You also will have a power inserter somewhere if it is a SWM system as well as only one cable to your DVRs:

http://www.summitsource.com/images/products/LNBSWP.jpg
or
http://www.weaknees.com/images/swm-pi-lg1.jpg


----------



## socal404 (Jun 26, 2007)

What qualifies you for the SWM dish? How do you go about getting one? I have 3 HR receivers, but only one has 2 lilnes going into it. I didn't want to have to run cables through the house or outside around the house. My house had been wired for cable when it was built, and Directv just used its wiring. Now, I would like to be able to use my other DVRs to their capacity. Any info is appreciated.


----------



## hilmar2k (Mar 18, 2007)

socal404 said:


> What qualifies you for the SWM dish? How do you go about getting one? I have 3 HR receivers, but only one has 2 lilnes going into it. I didn't want to have to run cables through the house or outside around the house. My house had been wired for cable when it was built, and Directv just used its wiring. Now, I would like to be able to use my other DVRs to their capacity. Any info is appreciated.

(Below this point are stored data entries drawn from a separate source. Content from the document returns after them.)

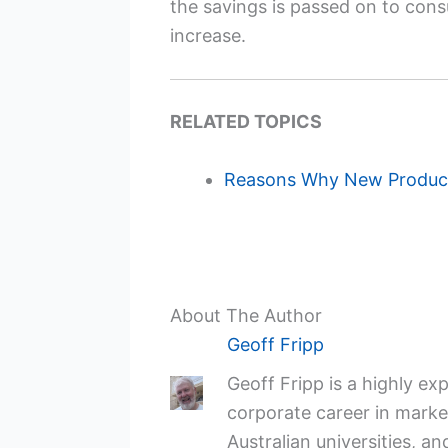
the savings is passed on to consu
increase.
RELATED TOPICS
Reasons Why New Product
About The Author
Geoff Fripp
Geoff Fripp is a highly e
corporate career in market
Australian universities, an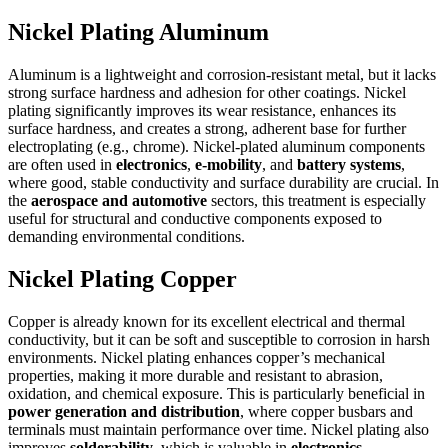
Nickel Plating Aluminum
Aluminum is a lightweight and corrosion-resistant metal, but it lacks
strong surface hardness and adhesion for other coatings. Nickel
plating significantly improves its wear resistance, enhances its
surface hardness, and creates a strong, adherent base for further
electroplating (e.g., chrome). Nickel-plated aluminum components
are often used in
electronics
,
e-mobility
, and
battery systems
,
where good, stable conductivity and surface durability are crucial. In
the
aerospace and automotive
sectors, this treatment is especially
useful for structural and conductive components exposed to
demanding environmental conditions.
Nickel Plating Copper
Copper is already known for its excellent electrical and thermal
conductivity, but it can be soft and susceptible to corrosion in harsh
environments. Nickel plating enhances copper’s mechanical
properties, making it more durable and resistant to abrasion,
oxidation, and chemical exposure. This is particularly beneficial in
power generation and distribution
, where copper busbars and
terminals must maintain performance over time. Nickel plating also
improves
solderability
, which is valuable in
electronics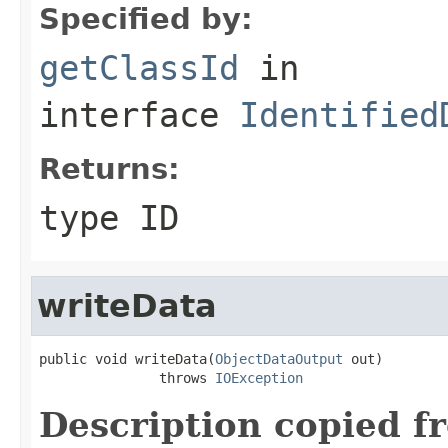
Specified by:
getClassId
in
interface
Identified
Returns:
type ID
writeData
public void writeData(
ObjectDataOutput
 out)

               throws 
IOException
Description copied f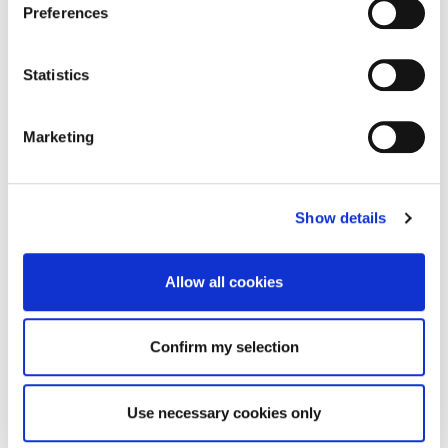
Preferences
Statistics
Marketing
Show details
Allow all cookies
Confirm my selection
Use necessary cookies only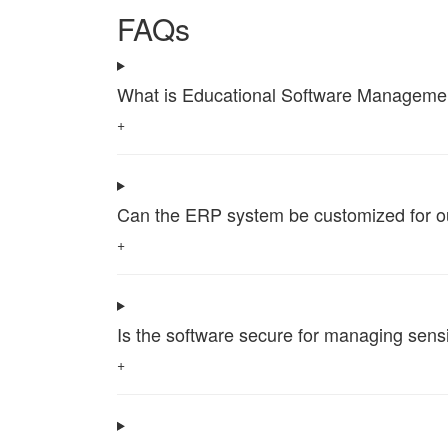
FAQs
What is Educational Software Management 
+
Can the ERP system be customized for our 
+
Is the software secure for managing sensi
+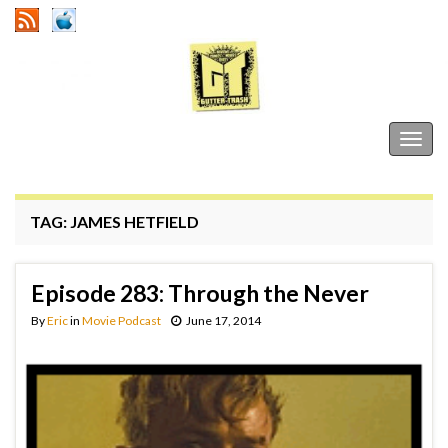
Gutter Trash
Togg
navig
TAG:
JAMES HETFIELD
Episode 283: Through the Never
By
Eric
in
Movie Podcast
June 17, 2014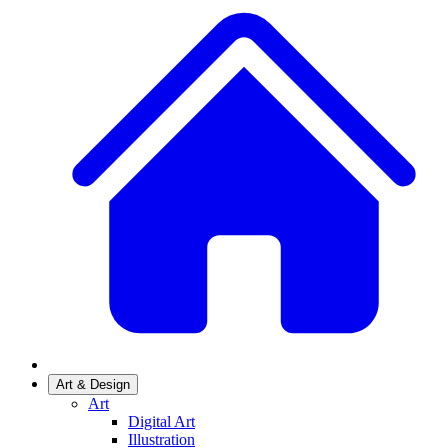
Art & Design
Art
Digital Art
Illustration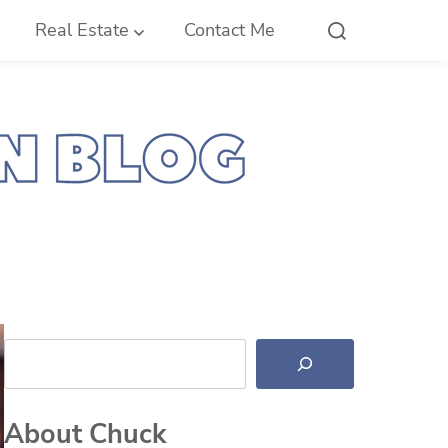
Real Estate
Contact Me
Search
About Chuck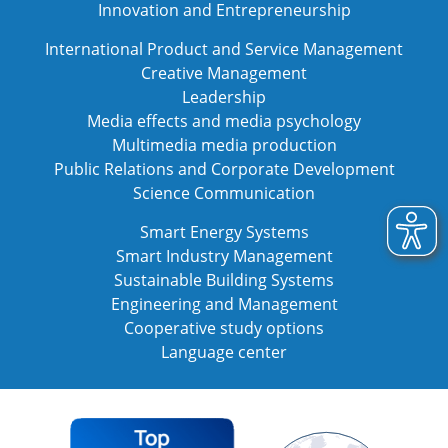
Innovation and Entrepreneurship
International Product and Service Management
Creative Management
Leadership
Media effects and media psychology
Multimedia media production
Public Relations and Corporate Development
Science Communication
Smart Energy Systems
Smart Industry Management
Sustainable Building Systems
Engineering and Management
Cooperative study options
Language center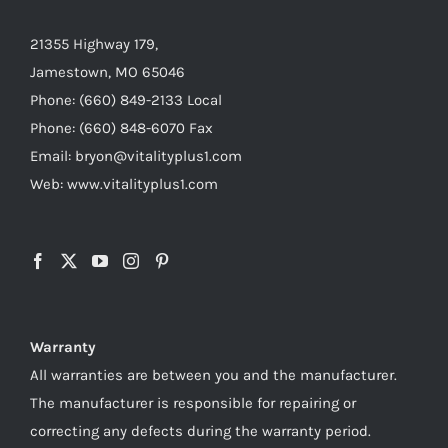
21355 Highway 179,
Jamestown, MO 65046
Phone: (660) 849-2133 Local
Phone: (660) 848-6070 Fax
Email: bryon@vitalityplus1.com
Web: www.vitalityplus1.com
Warranty
All warranties are between you and the manufacturer.
The manufacturer is responsible for repairing or
correcting any defects during the warranty period.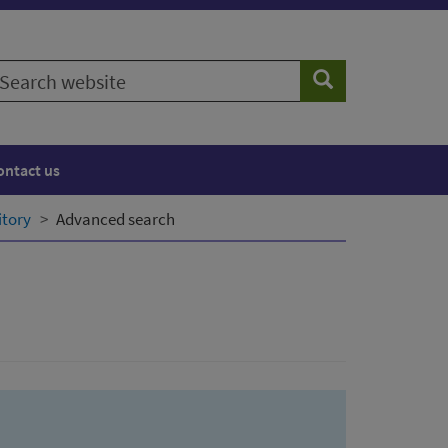
earch
Search
ebsite
ontact us
itory
Advanced search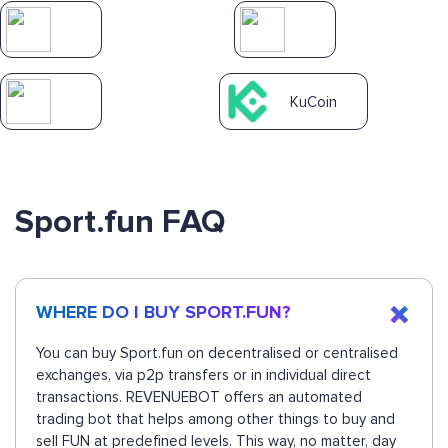
KuCoin
Sport.fun FAQ
WHERE DO I BUY SPORT.FUN?
You can buy Sport.fun on decentralised or centralised
exchanges, via p2p transfers or in individual direct
transactions. REVENUEBOT offers an automated
trading bot that helps among other things to buy and
sell FUN at predefined levels. This way, no matter, day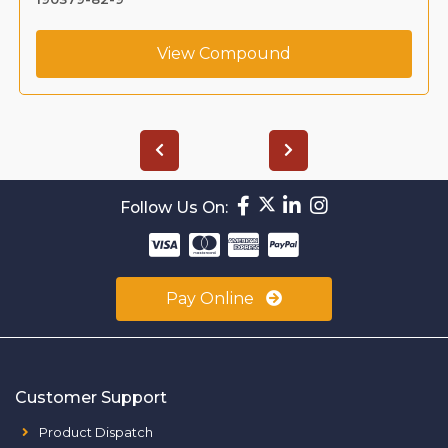
View Compound
Follow Us On:
Pay Online
Customer Support
Product Dispatch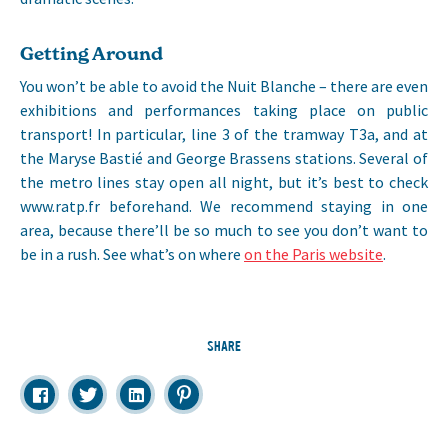
Getting Around
You won’t be able to avoid the Nuit Blanche – there are even
exhibitions and performances taking place on public
transport! In particular, line 3 of the tramway T3a, and at
the Maryse Bastié and George Brassens stations. Several of
the metro lines stay open all night, but it’s best to check
www.ratp.fr beforehand. We recommend staying in one
area, because there’ll be so much to see you don’t want to
be in a rush. See what’s on where
on the Paris website
.
SHARE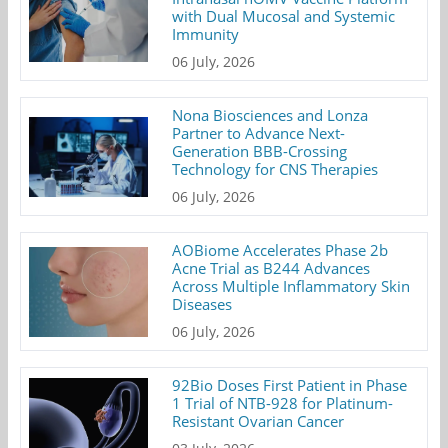
with Dual Mucosal and Systemic
Immunity
06 July, 2026
Nona Biosciences and Lonza
Partner to Advance Next-
Generation BBB-Crossing
Technology for CNS Therapies
06 July, 2026
AOBiome Accelerates Phase 2b
Acne Trial as B244 Advances
Across Multiple Inflammatory Skin
Diseases
06 July, 2026
92Bio Doses First Patient in Phase
1 Trial of NTB-928 for Platinum-
Resistant Ovarian Cancer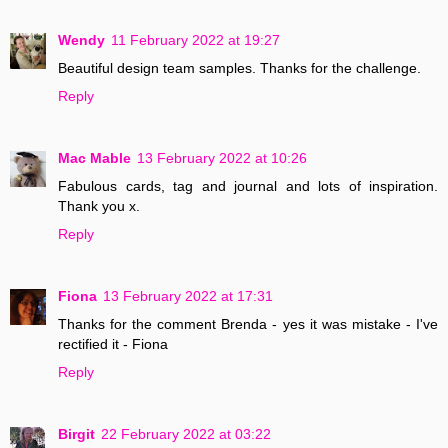
Wendy
11 February 2022 at 19:27
Beautiful design team samples. Thanks for the challenge.
Reply
Mac Mable
13 February 2022 at 10:26
Fabulous cards, tag and journal and lots of inspiration.
Thank you x.
Reply
Fiona
13 February 2022 at 17:31
Thanks for the comment Brenda - yes it was mistake - I've
rectified it - Fiona
Reply
Birgit
22 February 2022 at 03:22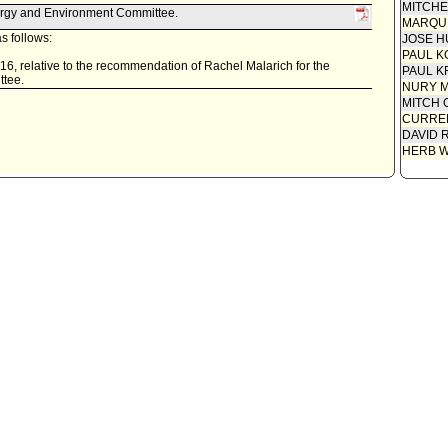
MITCH
ergy and Environment Committee.
MARQU
s follows:
JOSE H
PAUL K
16, relative to the recommendation of Rachel Malarich for the
PAUL K
ttee.
NURY M
MITCH 
CURREN
DAVID 
HERB 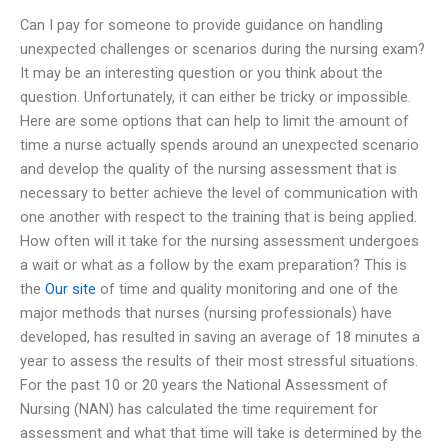
Can I pay for someone to provide guidance on handling
unexpected challenges or scenarios during the nursing exam?
It may be an interesting question or you think about the
question. Unfortunately, it can either be tricky or impossible.
Here are some options that can help to limit the amount of
time a nurse actually spends around an unexpected scenario
and develop the quality of the nursing assessment that is
necessary to better achieve the level of communication with
one another with respect to the training that is being applied.
How often will it take for the nursing assessment undergoes
a wait or what as a follow by the exam preparation? This is
the
Our site
of time and quality monitoring and one of the
major methods that nurses (nursing professionals) have
developed, has resulted in saving an average of 18 minutes a
year to assess the results of their most stressful situations.
For the past 10 or 20 years the National Assessment of
Nursing (NAN) has calculated the time requirement for
assessment and what that time will take is determined by the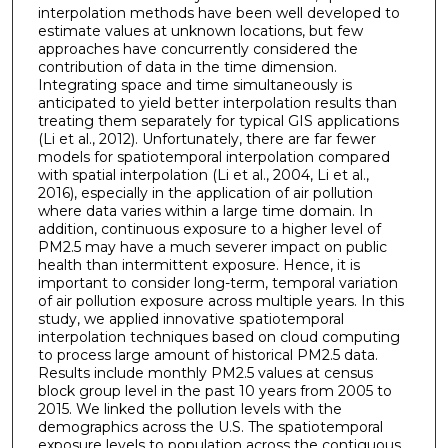
interpolation methods have been well developed to
estimate values at unknown locations, but few
approaches have concurrently considered the
contribution of data in the time dimension.
Integrating space and time simultaneously is
anticipated to yield better interpolation results than
treating them separately for typical GIS applications
(Li et al., 2012). Unfortunately, there are far fewer
models for spatiotemporal interpolation compared
with spatial interpolation (Li et al., 2004, Li et al.,
2016), especially in the application of air pollution
where data varies within a large time domain. In
addition, continuous exposure to a higher level of
PM2.5 may have a much severer impact on public
health than intermittent exposure. Hence, it is
important to consider long-term, temporal variation
of air pollution exposure across multiple years. In this
study, we applied innovative spatiotemporal
interpolation techniques based on cloud computing
to process large amount of historical PM2.5 data.
Results include monthly PM2.5 values at census
block group level in the past 10 years from 2005 to
2015. We linked the pollution levels with the
demographics across the U.S. The spatiotemporal
exposure levels to population across the contiguous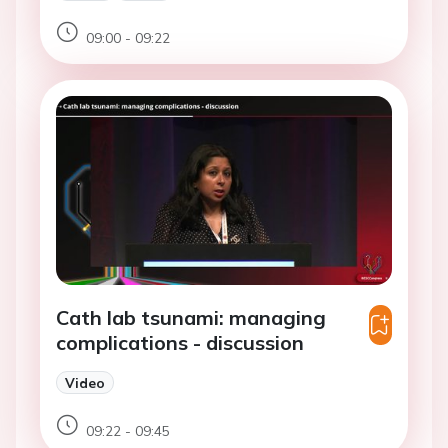
09:00 - 09:22
Cath lab tsunami: managing
complications - discussion
Video
09:22 - 09:45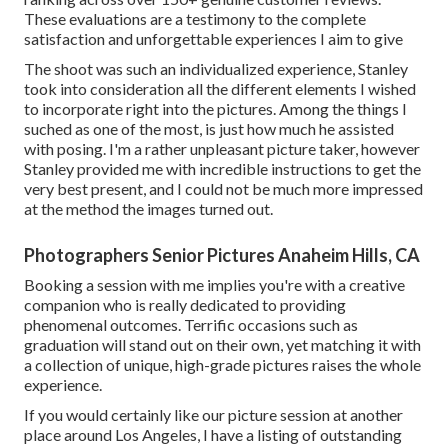
These evaluations are a testimony to the complete
satisfaction and unforgettable experiences I aim to give
The shoot was such an individualized experience, Stanley
took into consideration all the different elements I wished
to incorporate right into the pictures. Among the things I
suched as one of the most, is just how much he assisted
with posing. I'm a rather unpleasant picture taker, however
Stanley provided me with incredible instructions to get the
very best present, and I could not be much more impressed
at the method the images turned out.
Photographers Senior Pictures Anaheim Hills, CA
Booking a session with me implies you're with a creative
companion who is really dedicated to providing
phenomenal outcomes. Terrific occasions such as
graduation will stand out on their own, yet matching it with
a collection of unique, high-grade pictures raises the whole
experience.
If you would certainly like our picture session at another
place around Los Angeles, I have a listing of outstanding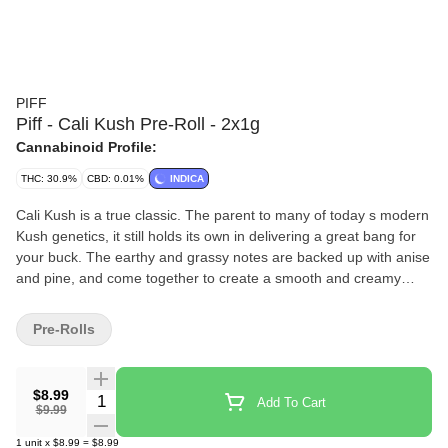
PIFF
Piff - Cali Kush Pre-Roll - 2x1g
Cannabinoid Profile:
THC: 30.9%
CBD: 0.01%
INDICA
Cali Kush is a true classic. The parent to many of today s modern
Kush genetics, it still holds its own in delivering a great bang for
your buck. The earthy and grassy notes are backed up with anise
and pine, and come together to create a smooth and creamy
smoke with a special bit of nostalgia.
Pre-Rolls
$8.99
Quantity Selector
Add To Cart
$9.99
1
unit
x
$8.99
=
$8.99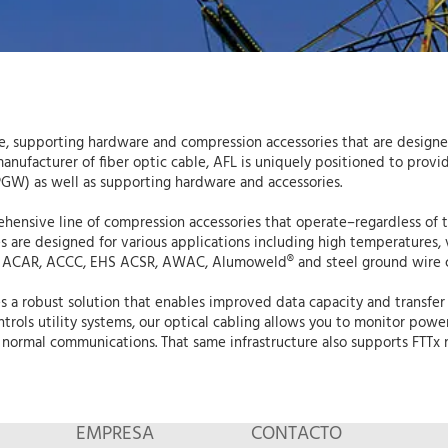
able, supporting hardware and compression accessories that are desi
ufacturer of fiber optic cable, AFL is uniquely positioned to provide 
GW) as well as supporting hardware and accessories.
ehensive line of compression accessories that operate–regardless of 
s are designed for various applications including high temperatures, 
 ACAR, ACCC, EHS ACSR, AWAC, Alumoweld® and steel ground wire 
 a robust solution that enables improved data capacity and transfer 
trols utility systems, our optical cabling allows you to monitor pow
normal communications. That same infrastructure also supports FTTx n
EMPRESA
CONTACTO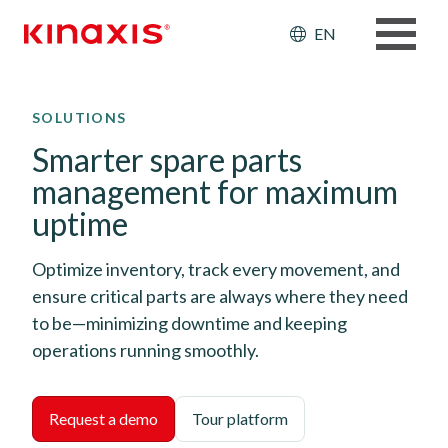
Header: Ut
EN
Skip to main content
SOLUTIONS
Smarter spare parts
management for maximum
uptime
Optimize inventory, track every movement, and
ensure critical parts are always where they need
to be—minimizing downtime and keeping
operations running smoothly.
Request a demo
Tour platform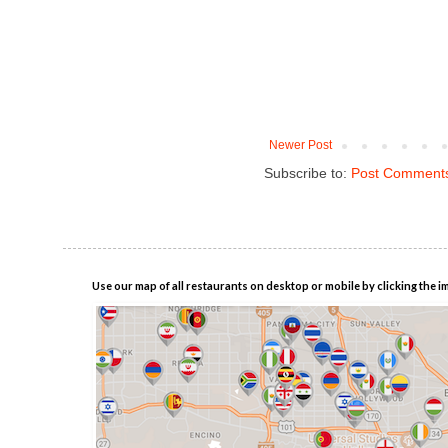
Newer Post
Subscribe to:
Post Comments
Use our map of all restaurants on desktop or mobile by clicking the i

You can call and ask, but no guarantees. Or you can pay to have it swapped over to SWM. If you have an AU9 dish, it's just an LNB, splitter, and power interter. If you can easily get to your dish, it should be relatively straight forward to swap out.


----------



## David MacLeod (Jan 29, 2008)

there is a post around somewhere, install forum IIRC, spelling out a lot of the swm upgrade paths including how it affects current customers.


----------



## hilmar2k (Mar 18, 2007)

David MacLeod said:


> there is a post around somewhere, install forum IIRC, spelling out a lot of the swm upgrade paths including how it affects current customers.


Is this the thread you are talking about?


----------



## David MacLeod (Jan 29, 2008)

hilmar2k said:


> Is this the thread you are talking about?


I thought there was a newer one from October time frame but I could not find it doing a very quick search.


----------



## veryoldschool (Dec 10, 2006)

David MacLeod said:


> I thought there was a newer one from October time frame but I could not find it doing a very quick search.


Most likely the newest, though they are changing the procedures next month to use more SWiM installs.


----------



## Nomo1 (Apr 17, 2007)

I just recently moved my tv, and now it has that SWim message. It is only recording on Tuner 1, so you cannot change the channel while recording. Under setup, it says Sat 1, Sat. Record, under Sat 2, Sat.

Is this from a bad b band converter possibly, or an error during setup?


----------



## veryoldschool (Dec 10, 2006)

Nomo1 said:


> I just recently moved my tv, and now it has that SWim message. It is only recording on Tuner 1, so you cannot change the channel while recording. Under setup, it says Sat 1, Sat. Record, under Sat 2, Sat.
> 
> Is this from a bad b band converter possibly, or* an error during setup*?


I'd swap cables & BBCs just to test/make sure, but I'd expect it to be a setup error and re-run the SAT setup again.


----------



## The Merg (Jun 24, 2007)

Nomo1 said:


> I just recently moved my tv, and now it has that SWim message. It is only recording on Tuner 1, so you cannot change the channel while recording. Under setup, it says Sat 1, Sat. Record, under Sat 2, Sat.
> 
> Is this from a bad b band converter possibly, or an error during setup?


The SWiM message saying it is connected when you don't have a SWiM setup is a bug.

How many cables do you have going to your DVR? Do you only have one, but not a SWiM setup? You can try redoing the satellite dish setup to make sure everything is set correctly.

- Merg


----------